Conversely, `midsv.io.read_jsonl` reads JSONL as an iterator of dictionaries.

## Reverse complement MIDSV

```python
from midsv import formatter

midsv_tag = "=A,=A,-G,+T|+C|=A,=A,*AG,=C"
revcomp_tag = formatter.revcomp(midsv_tag)
print(revcomp_tag)
# =G,*TC,=T,=T,+G|+A|-C,=T,=T
```

`midsv.formatter.revcomp` returns the reverse complement of a MIDSV string.

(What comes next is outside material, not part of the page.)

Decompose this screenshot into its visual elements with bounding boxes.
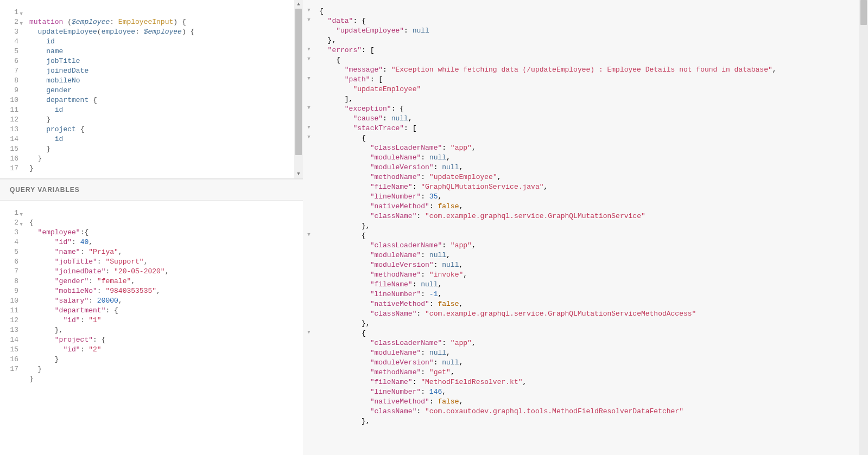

Insertions are reversed and complemented with their anchor moved to the new position, following the MIDSV specification.

## Export VCF

```python
from midsv import transform
from midsv.io import write_vcf

alignments = transform("examples/example_indels.sam", qscore=False)
write_vcf(alignments, "variants.vcf", large_sv_threshold=50)
```

`midsv.io.write_vcf` writes MIDSV output to VCF and supports insertion, deletion, substitution, large insertion, large deletion, and inversion. Insertions longer than `large_sv_threshold` are emitted as symbolic `<INS>`, large deletions (or `=N` padding) use `<DEL>`, and inversions use `<INV>`. The INFO field includes `TYPE` or `SVTYPE`, `SVLEN`, `SEQ`, and `QNAME`.